1.  The filter ring.  NEVER use a filter on that lens.  Any filter I put on the lens resulted in a struggle to get it off without crushing the lens.  It somehow finds its way to get SOOOO tight while you're shooting that you have to be Hercules to get it off, and even then, you risk breaking the lens.  I found the same to be true for the 50mm Sigma macro.  I won't try it on my 180mm Sigma Macro because of this.

2. The barrel extends about 4-6" while focusing.  This is a biggie.  Take it from the bug's perspective.  You've already got a goliath giant chasing you around, the last thing you need is a shiny, reflective probe the 20x the size of you coming in and out towards you.

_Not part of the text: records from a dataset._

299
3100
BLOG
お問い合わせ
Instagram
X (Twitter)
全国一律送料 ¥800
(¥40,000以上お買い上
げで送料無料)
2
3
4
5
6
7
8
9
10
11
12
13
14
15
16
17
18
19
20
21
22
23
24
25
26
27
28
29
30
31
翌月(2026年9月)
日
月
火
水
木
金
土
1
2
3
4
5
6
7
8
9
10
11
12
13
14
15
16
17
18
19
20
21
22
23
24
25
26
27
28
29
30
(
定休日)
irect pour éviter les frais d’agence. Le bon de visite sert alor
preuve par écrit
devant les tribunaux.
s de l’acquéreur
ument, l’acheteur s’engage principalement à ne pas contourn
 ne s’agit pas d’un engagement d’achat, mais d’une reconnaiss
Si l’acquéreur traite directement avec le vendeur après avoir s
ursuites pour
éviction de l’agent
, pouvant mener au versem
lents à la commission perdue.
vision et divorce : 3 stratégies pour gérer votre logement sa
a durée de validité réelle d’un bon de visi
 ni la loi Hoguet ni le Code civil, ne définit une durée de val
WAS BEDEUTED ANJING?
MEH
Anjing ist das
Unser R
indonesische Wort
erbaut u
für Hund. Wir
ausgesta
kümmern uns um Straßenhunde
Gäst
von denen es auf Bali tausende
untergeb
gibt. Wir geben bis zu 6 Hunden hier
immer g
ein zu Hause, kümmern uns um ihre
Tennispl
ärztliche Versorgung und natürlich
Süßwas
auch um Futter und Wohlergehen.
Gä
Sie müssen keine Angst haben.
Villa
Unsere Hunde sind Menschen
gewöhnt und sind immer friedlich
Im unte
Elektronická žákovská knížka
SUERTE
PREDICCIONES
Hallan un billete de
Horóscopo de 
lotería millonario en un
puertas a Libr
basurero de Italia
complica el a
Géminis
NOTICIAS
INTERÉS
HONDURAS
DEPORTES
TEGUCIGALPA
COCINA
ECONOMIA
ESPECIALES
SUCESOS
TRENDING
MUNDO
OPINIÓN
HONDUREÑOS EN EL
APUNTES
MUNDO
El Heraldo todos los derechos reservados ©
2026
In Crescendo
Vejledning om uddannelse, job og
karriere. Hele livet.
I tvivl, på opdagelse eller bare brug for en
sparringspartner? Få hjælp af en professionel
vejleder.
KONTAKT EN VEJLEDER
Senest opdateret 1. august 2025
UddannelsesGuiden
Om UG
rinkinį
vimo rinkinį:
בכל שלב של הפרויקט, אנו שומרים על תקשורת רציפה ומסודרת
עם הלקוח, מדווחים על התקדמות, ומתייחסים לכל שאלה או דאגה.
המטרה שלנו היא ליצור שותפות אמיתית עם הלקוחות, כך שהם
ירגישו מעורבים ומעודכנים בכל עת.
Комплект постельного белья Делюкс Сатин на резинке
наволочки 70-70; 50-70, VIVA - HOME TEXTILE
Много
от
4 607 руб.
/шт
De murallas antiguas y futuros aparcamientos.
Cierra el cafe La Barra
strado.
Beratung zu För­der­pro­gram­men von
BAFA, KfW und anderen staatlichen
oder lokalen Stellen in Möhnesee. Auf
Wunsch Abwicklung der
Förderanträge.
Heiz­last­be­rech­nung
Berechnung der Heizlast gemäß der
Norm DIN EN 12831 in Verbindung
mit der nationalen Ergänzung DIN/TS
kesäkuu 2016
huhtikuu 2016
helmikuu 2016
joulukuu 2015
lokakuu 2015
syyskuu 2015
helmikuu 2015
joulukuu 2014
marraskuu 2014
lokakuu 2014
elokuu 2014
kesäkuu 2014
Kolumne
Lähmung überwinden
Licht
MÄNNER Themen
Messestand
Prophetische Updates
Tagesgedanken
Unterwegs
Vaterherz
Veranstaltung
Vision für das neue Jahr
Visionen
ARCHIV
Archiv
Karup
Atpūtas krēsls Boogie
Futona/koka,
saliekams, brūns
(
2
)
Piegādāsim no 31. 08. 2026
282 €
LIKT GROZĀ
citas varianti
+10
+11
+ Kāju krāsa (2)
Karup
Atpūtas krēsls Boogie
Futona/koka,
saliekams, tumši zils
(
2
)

3.  The lens is SUPER NOISY.  When you focus, it is quite slow and extremely noisy.  The slowness is typical of almost all macro lenses, but the noise combined with the barrel movements have resulted in many, many missed shots due to the bugs being scared by the lens.  

That being said, everything else worked lovely.  I've gotten what I think are great shots with the lens and it definately surpassed any preconceptions I had about it.  I loved the lens while I had it and kind of missed it when I upgraded to the 180mm.  With Macro, I'd try to get one with a focusing motor to eliminate noise, and without moving parts while focusing to eliminate skittish bugs from being scared.  If you can't, I think you'll be happy with the Sigma 105mm.

Mark


----------



## Marc-Etienne (May 1, 2011)

redlazer said:


> i see what u are talking about.  why its there a green flare?  it i can get it for a good price i will, bc a macro is better than none lol.


 
I initially thought it was some diffraction related issue since the flare is non-existent below f/8 while shooting at a white sheet of paper. I then realized that I didn't have that flare while shooting mat colours (like the flowers), but the flare appears when I shoot a white surface (like the spider pictures) or reflective surface (the caterpillar was shot on my desk that as a semi-reflective finish). So I'm guessing that a part of the issue is the light reflection on the surface surrounding my subject creates flare. My next move is to get a hood to see if it could reduce the flare. It should come in the mail in the coming weeks. If you can find it at a good price, you should definitively go for it. I had some frustration, but overall, it is a nice lens. 



Markw said:


> Thanks for the shout-out Marc!



I got to give Caesar what belongs to Caesar. You and Overread are part of the biggest macro photographers on this forum, and I know that you both shoot Sigma lenses!


----------



## TheFantasticG (May 1, 2011)

VR/IS/OS/VC doesn't help at 1:1. Even Nikon says its use at that kind of magnification is moot.  I used the Sigma 105 for awhile. Good lens. I like the Sigma 150 much better though for the working distance and, this is a big one, better handling of CA and colors.

Thom Hogan:

"The exact words in the Nikon manual say "As the reproduction ratio increases from 1/30x [sic], the effects of vibration reduction gradually decrease." In other literature, Nikon has flat out said to turn off VR for macro use. What's the real answer? The manual is correct, basically. The closer you focus, the less VR has an impact on the final image. At 1:1 (the closest focus distance), it may not impart any benefit (it didn't seem to in the testing conditions I could create). So do you turn VR off when working in macro? If you're pressed up towards the limits of focus, I'd say yes--you're wasting battery life and potentially making it more difficult to hit a focus point. But if you're focused out beyond two or three feet (~.7m+), it probably makes sense to leave it on, as you'll get some benefit (though not the four stops Nikon claims for the system unless you're focusing far further out into the scene)."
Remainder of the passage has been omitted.